- _TASK INSTRUCTIONS_
All the data must be output exactly as given.
━━━ RECORDED DATA
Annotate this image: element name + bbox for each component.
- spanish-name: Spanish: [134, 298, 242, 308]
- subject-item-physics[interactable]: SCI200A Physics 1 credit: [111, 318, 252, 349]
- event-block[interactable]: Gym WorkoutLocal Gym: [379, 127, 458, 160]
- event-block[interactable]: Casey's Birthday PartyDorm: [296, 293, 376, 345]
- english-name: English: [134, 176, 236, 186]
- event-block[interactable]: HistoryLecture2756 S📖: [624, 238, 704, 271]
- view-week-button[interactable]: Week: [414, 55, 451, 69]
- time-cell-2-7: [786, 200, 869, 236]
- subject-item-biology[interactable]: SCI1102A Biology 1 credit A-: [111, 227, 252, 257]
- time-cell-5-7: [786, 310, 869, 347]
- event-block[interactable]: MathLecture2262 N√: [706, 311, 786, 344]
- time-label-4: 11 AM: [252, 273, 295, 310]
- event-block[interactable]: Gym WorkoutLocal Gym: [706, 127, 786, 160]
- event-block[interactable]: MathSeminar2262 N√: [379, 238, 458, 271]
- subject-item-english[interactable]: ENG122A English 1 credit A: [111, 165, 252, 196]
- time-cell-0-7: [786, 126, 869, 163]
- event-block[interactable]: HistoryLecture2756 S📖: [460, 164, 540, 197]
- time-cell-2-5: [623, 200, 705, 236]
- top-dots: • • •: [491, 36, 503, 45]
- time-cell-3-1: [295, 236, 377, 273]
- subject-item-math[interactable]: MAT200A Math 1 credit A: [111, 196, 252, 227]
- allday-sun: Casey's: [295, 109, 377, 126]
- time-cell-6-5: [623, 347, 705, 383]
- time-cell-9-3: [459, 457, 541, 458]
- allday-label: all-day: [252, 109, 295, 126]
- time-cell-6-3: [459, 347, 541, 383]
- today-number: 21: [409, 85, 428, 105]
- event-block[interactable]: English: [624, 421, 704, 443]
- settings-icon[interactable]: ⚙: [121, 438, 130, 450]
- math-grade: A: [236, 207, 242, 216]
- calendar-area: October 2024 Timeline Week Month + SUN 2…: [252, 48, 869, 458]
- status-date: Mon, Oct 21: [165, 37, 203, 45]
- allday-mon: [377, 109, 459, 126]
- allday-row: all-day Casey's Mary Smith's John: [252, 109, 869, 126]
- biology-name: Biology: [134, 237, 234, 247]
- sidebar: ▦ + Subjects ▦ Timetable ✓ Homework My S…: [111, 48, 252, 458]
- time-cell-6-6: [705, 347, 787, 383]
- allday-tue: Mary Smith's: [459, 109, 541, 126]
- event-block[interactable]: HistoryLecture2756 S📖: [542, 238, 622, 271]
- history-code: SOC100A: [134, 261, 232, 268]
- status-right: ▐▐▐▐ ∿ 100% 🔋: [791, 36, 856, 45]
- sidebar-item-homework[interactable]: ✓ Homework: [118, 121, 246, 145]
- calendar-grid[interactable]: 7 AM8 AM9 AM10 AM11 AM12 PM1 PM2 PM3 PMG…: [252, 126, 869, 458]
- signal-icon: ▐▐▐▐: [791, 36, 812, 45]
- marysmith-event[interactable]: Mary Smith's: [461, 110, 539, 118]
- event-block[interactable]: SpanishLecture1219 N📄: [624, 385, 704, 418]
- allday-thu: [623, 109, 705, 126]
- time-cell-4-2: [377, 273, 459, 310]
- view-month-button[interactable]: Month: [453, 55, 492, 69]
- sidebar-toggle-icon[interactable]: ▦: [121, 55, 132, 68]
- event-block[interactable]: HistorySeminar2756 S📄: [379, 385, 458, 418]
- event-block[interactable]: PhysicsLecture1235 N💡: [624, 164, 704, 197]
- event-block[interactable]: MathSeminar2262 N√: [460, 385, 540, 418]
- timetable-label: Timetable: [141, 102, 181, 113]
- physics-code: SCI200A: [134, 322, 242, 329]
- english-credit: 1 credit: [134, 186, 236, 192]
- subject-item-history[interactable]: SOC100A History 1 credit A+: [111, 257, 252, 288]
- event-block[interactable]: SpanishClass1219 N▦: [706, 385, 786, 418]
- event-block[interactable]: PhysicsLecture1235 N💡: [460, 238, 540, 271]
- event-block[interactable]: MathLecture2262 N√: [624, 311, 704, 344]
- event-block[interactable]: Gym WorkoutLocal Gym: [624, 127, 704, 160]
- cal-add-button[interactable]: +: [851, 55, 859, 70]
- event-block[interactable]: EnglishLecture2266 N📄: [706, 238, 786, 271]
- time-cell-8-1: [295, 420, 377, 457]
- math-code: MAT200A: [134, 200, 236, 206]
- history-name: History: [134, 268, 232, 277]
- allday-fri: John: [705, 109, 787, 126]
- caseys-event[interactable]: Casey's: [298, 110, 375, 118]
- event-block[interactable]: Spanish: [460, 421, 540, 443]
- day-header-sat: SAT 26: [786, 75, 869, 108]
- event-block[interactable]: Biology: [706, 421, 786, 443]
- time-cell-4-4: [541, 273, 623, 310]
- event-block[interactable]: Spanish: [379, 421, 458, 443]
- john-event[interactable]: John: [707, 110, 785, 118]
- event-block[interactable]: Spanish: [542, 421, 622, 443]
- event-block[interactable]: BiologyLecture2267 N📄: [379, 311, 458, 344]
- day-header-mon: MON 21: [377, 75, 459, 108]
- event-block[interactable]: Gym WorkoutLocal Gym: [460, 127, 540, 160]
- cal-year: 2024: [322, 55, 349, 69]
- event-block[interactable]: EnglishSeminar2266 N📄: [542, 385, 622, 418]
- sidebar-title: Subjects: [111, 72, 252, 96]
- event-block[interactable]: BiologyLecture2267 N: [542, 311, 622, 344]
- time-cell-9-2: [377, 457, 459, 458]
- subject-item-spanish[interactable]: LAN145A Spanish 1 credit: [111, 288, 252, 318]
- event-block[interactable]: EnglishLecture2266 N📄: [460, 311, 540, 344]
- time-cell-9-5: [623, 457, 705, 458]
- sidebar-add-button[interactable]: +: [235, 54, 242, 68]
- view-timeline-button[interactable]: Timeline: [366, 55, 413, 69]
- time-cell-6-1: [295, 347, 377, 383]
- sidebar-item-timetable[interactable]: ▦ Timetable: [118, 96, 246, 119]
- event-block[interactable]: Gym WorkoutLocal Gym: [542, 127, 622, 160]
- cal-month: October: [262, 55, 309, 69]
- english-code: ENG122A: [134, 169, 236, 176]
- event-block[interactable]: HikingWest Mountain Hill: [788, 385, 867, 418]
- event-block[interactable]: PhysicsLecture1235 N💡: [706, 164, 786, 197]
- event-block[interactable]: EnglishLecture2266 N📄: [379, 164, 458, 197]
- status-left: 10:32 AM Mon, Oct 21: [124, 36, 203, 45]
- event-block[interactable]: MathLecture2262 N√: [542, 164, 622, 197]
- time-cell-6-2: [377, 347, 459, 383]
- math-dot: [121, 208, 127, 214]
━━━━━━
- _TASK RESULT_
Annotate this image: element name + bbox for each component.
- spanish-name: Spanish: [134, 298, 242, 308]
- subject-item-physics[interactable]: SCI200A Physics 1 credit: [111, 318, 252, 349]
- event-block[interactable]: Gym WorkoutLocal Gym: [379, 127, 458, 160]
- event-block[interactable]: Casey's Birthday PartyDorm: [296, 293, 376, 345]
- english-name: English: [134, 176, 236, 186]
- event-block[interactable]: HistoryLecture2756 S📖: [624, 238, 704, 271]
- view-week-button[interactable]: Week: [414, 55, 451, 69]
- time-cell-2-7: [786, 200, 869, 236]
- subject-item-biology[interactable]: SCI1102A Biology 1 credit A-: [111, 227, 252, 257]
- time-cell-5-7: [786, 310, 869, 347]
- event-block[interactable]: MathLecture2262 N√: [706, 311, 786, 344]
- time-label-4: 11 AM: [252, 273, 295, 310]
- event-block[interactable]: Gym WorkoutLocal Gym: [706, 127, 786, 160]
- event-block[interactable]: MathSeminar2262 N√: [379, 238, 458, 271]
- subject-item-english[interactable]: ENG122A English 1 credit A: [111, 165, 252, 196]
- time-cell-0-7: [786, 126, 869, 163]
- event-block[interactable]: HistoryLecture2756 S📖: [460, 164, 540, 197]
- time-cell-2-5: [623, 200, 705, 236]
- top-dots: • • •: [491, 36, 503, 45]
- time-cell-3-1: [295, 236, 377, 273]
- subject-item-math[interactable]: MAT200A Math 1 credit A: [111, 196, 252, 227]
- allday-sun: Casey's: [295, 109, 377, 126]
- time-cell-6-5: [623, 347, 705, 383]
- time-cell-9-3: [459, 457, 541, 458]
- allday-label: all-day: [252, 109, 295, 126]
- time-cell-6-3: [459, 347, 541, 383]
- today-number: 21: [409, 85, 428, 105]
- event-block[interactable]: English: [624, 421, 704, 443]
- settings-icon[interactable]: ⚙: [121, 438, 130, 450]
- math-grade: A: [236, 207, 242, 216]
- calendar-area: October 2024 Timeline Week Month + SUN 2…: [252, 48, 869, 458]
- status-date: Mon, Oct 21: [165, 37, 203, 45]
- allday-mon: [377, 109, 459, 126]
- allday-row: all-day Casey's Mary Smith's John: [252, 109, 869, 126]
- biology-name: Biology: [134, 237, 234, 247]
- sidebar: ▦ + Subjects ▦ Timetable ✓ Homework My S…: [111, 48, 252, 458]
- time-cell-6-6: [705, 347, 787, 383]
- allday-tue: Mary Smith's: [459, 109, 541, 126]
- event-block[interactable]: HistoryLecture2756 S📖: [542, 238, 622, 271]
- history-code: SOC100A: [134, 261, 232, 268]
- status-right: ▐▐▐▐ ∿ 100% 🔋: [791, 36, 856, 45]
- sidebar-item-homework[interactable]: ✓ Homework: [118, 121, 246, 145]
- calendar-grid[interactable]: 7 AM8 AM9 AM10 AM11 AM12 PM1 PM2 PM3 PMG…: [252, 126, 869, 458]
- signal-icon: ▐▐▐▐: [791, 36, 812, 45]
- marysmith-event[interactable]: Mary Smith's: [461, 110, 539, 118]
- event-block[interactable]: SpanishLecture1219 N📄: [624, 385, 704, 418]
- allday-thu: [623, 109, 705, 126]
- time-cell-4-2: [377, 273, 459, 310]
- view-month-button[interactable]: Month: [453, 55, 492, 69]
- sidebar-toggle-icon[interactable]: ▦: [121, 55, 132, 68]
- event-block[interactable]: HistorySeminar2756 S📄: [379, 385, 458, 418]
- event-block[interactable]: PhysicsLecture1235 N💡: [624, 164, 704, 197]
- event-block[interactable]: MathSeminar2262 N√: [460, 385, 540, 418]
- timetable-label: Timetable: [141, 102, 181, 113]
- physics-code: SCI200A: [134, 322, 242, 329]
- english-credit: 1 credit: [134, 186, 236, 192]
- subject-item-history[interactable]: SOC100A History 1 credit A+: [111, 257, 252, 288]
- event-block[interactable]: SpanishClass1219 N▦: [706, 385, 786, 418]
- event-block[interactable]: PhysicsLecture1235 N💡: [460, 238, 540, 271]
- event-block[interactable]: MathLecture2262 N√: [624, 311, 704, 344]
- event-block[interactable]: Gym WorkoutLocal Gym: [624, 127, 704, 160]
- cal-add-button[interactable]: +: [851, 55, 859, 70]
- event-block[interactable]: EnglishLecture2266 N📄: [706, 238, 786, 271]
- time-cell-8-1: [295, 420, 377, 457]
- math-code: MAT200A: [134, 200, 236, 206]
- history-name: History: [134, 268, 232, 277]
- allday-fri: John: [705, 109, 787, 126]
- caseys-event[interactable]: Casey's: [298, 110, 375, 118]
- event-block[interactable]: Spanish: [460, 421, 540, 443]
- day-header-sat: SAT 26: [786, 75, 869, 108]
- event-block[interactable]: Biology: [706, 421, 786, 443]
- time-cell-4-4: [541, 273, 623, 310]
- event-block[interactable]: Spanish: [379, 421, 458, 443]
- john-event[interactable]: John: [707, 110, 785, 118]
- event-block[interactable]: Spanish: [542, 421, 622, 443]
- event-block[interactable]: BiologyLecture2267 N📄: [379, 311, 458, 344]
- day-header-mon: MON 21: [377, 75, 459, 108]
- event-block[interactable]: Gym WorkoutLocal Gym: [460, 127, 540, 160]
- cal-year: 2024: [322, 55, 349, 69]
- event-block[interactable]: EnglishSeminar2266 N📄: [542, 385, 622, 418]
- sidebar-title: Subjects: [111, 72, 252, 96]
- event-block[interactable]: BiologyLecture2267 N: [542, 311, 622, 344]
- time-cell-9-2: [377, 457, 459, 458]
- subject-item-spanish[interactable]: LAN145A Spanish 1 credit: [111, 288, 252, 318]
- event-block[interactable]: EnglishLecture2266 N📄: [460, 311, 540, 344]
- time-cell-9-5: [623, 457, 705, 458]
- sidebar-add-button[interactable]: +: [235, 54, 242, 68]
- view-timeline-button[interactable]: Timeline: [366, 55, 413, 69]
- time-cell-6-1: [295, 347, 377, 383]
- sidebar-item-timetable[interactable]: ▦ Timetable: [118, 96, 246, 119]
- event-block[interactable]: Gym WorkoutLocal Gym: [542, 127, 622, 160]
- cal-month: October: [262, 55, 309, 69]
- english-code: ENG122A: [134, 169, 236, 176]
- event-block[interactable]: HikingWest Mountain Hill: [788, 385, 867, 418]
- event-block[interactable]: PhysicsLecture1235 N💡: [706, 164, 786, 197]
- event-block[interactable]: EnglishLecture2266 N📄: [379, 164, 458, 197]
- status-left: 10:32 AM Mon, Oct 21: [124, 36, 203, 45]
- event-block[interactable]: MathLecture2262 N√: [542, 164, 622, 197]
- time-cell-6-2: [377, 347, 459, 383]
- math-dot: [121, 208, 127, 214]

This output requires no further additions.